How to move boot partition to the front ?
When I try to boot my HDD, it shows me an grub error 18. I googled and figured out that, this error is displayed when the disk is larger than than what BIOS can handle.
The solution to this is to either update the BIOS or move the boot partition to the front. I cannot update the BIOS because this is a proprietary BIOS. The best option for me is to move the boot partition to the front. But I am pretty new to linux in this matter. Can anyone please explain me from the scratch on how to do move the boot partition to the front?
I found this link useful:
I am using RHEL 5 and the grub.conf has two kernels in it.
What does it mean by moving the boot partition to the front ?
I would appreciate your help. Thanks in advance.
It ain't that easy - especially without any info. Post the output (say from a liveCD) from "/sbin/fdisk -l" (that's a lower case ell, as in list)

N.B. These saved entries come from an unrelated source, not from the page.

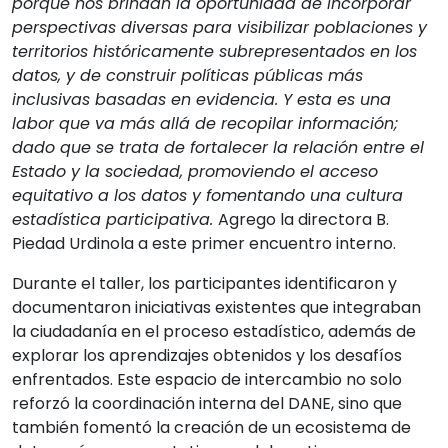
porque nos brindan la oportunidad de incorporar
perspectivas diversas para visibilizar poblaciones y
territorios históricamente subrepresentados en los
datos, y de construir políticas públicas más
inclusivas basadas en evidencia. Y esta es una
labor que va más allá de recopilar información;
dado que se trata de fortalecer la relación entre el
Estado y la sociedad, promoviendo el acceso
equitativo a los datos y fomentando una cultura
estadística participativa.
Agrego la directora B.
Piedad Urdinola a este primer encuentro interno.
Durante el taller, los participantes identificaron y
documentaron iniciativas existentes que integraban
la ciudadanía en el proceso estadístico, además de
explorar los aprendizajes obtenidos y los desafíos
enfrentados. Este espacio de intercambio no solo
reforzó la coordinación interna del DANE, sino que
también fomentó la creación de un ecosistema de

You might need to be root.
Back up the data and re-create the partition, so the partition that stores /boot is in the front or is created first. Then restore the data from the back ups. You could use gpartd, but it is not safe and not predictable. If you are using Windows, GRUB can be install in the root of C in its own directory of course.

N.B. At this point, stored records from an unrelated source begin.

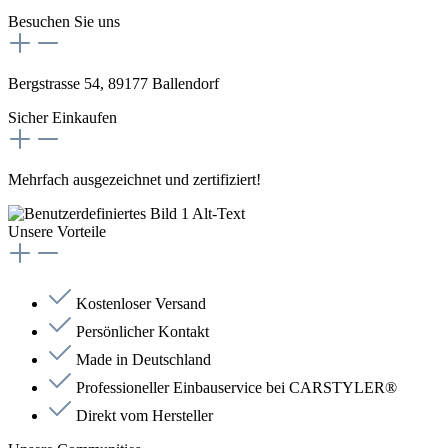
Besuchen Sie uns
Bergstrasse 54, 89177 Ballendorf
Sicher Einkaufen
Mehrfach ausgezeichnet und zertifiziert!
Unsere Vorteile
Kostenloser Versand
Persönlicher Kontakt
Made in Deutschland
Professioneller Einbauservice bei CARSTYLER®
Direkt vom Hersteller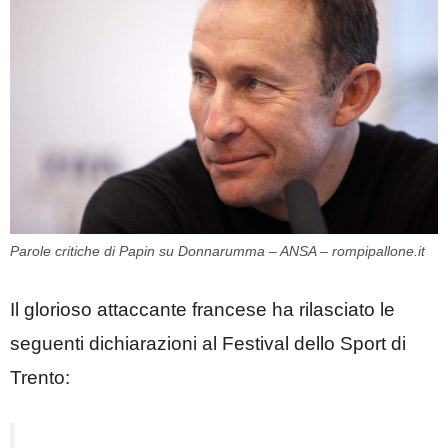
Parole critiche di Papin su Donnarumma – ANSA – rompipallone.it
Il glorioso attaccante francese ha rilasciato le
seguenti dichiarazioni al Festival dello Sport di
Trento:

Every motherboard uses proprietary BIOS unless the motherboard manufacture is part of OpenBIOS.
Hey, thanks for the super fast replies...Actually, I don't have the disk with me. As soon as I get it, I'll post the output of disk -l and post it !!! But I have a query here...
The HDD boots perfectly on P4 and 915 motherboard. So, is it ok if i boot the HDD on that motherboard and then post the output of disk -l ?

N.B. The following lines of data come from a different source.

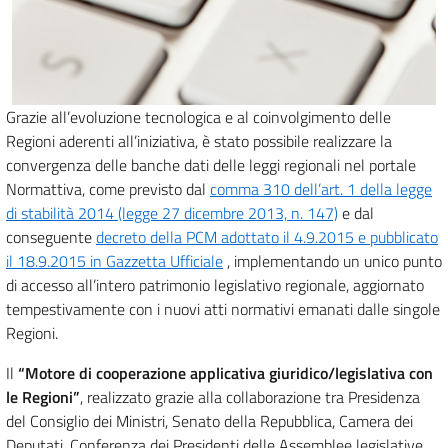
Grazie all’evoluzione tecnologica e al coinvolgimento delle
Regioni aderenti all’iniziativa, è stato possibile realizzare la
convergenza delle banche dati delle leggi regionali nel portale
Normattiva, come previsto dal
comma 310 dell’art. 1 della legge
di stabilità 2014 (legge 27 dicembre 2013, n. 147)
e dal
conseguente
decreto della PCM adottato il 4.9.2015 e pubblicato
il 18.9.2015 in Gazzetta Ufficiale
, implementando un unico punto
di accesso all’intero patrimonio legislativo regionale, aggiornato
tempestivamente con i nuovi atti normativi emanati dalle singole
Regioni.
Il
“Motore di cooperazione applicativa giuridico/legislativa con
le Regioni”
, realizzato grazie alla collaborazione tra Presidenza
del Consiglio dei Ministri, Senato della Repubblica, Camera dei
Deputati, Conferenza dei Presidenti delle Assemblee legislative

Btw..I have not installed Windows on the disk. I only have RHEL 5 on my HDD.
D'oh - command was wrong; amended above.
Get the list however you can - any machine is fine so long as we know which disk.
Is this LVM by any chance ???.
yea, I was wondering, if it was disk or fdisk !!
I think, in order to move boot to the front
1) I need to back up the HDD
2) Delete everything
3) Create partitions
4) Copy some files to the desired partition
If I am right, I would like to know which files and folders to copy and to which partition, after deleting all the partitions on that disk and creating the partitions again !!
Actually, one of the guys is already doing it here as he knows that !! But I want to do that myself.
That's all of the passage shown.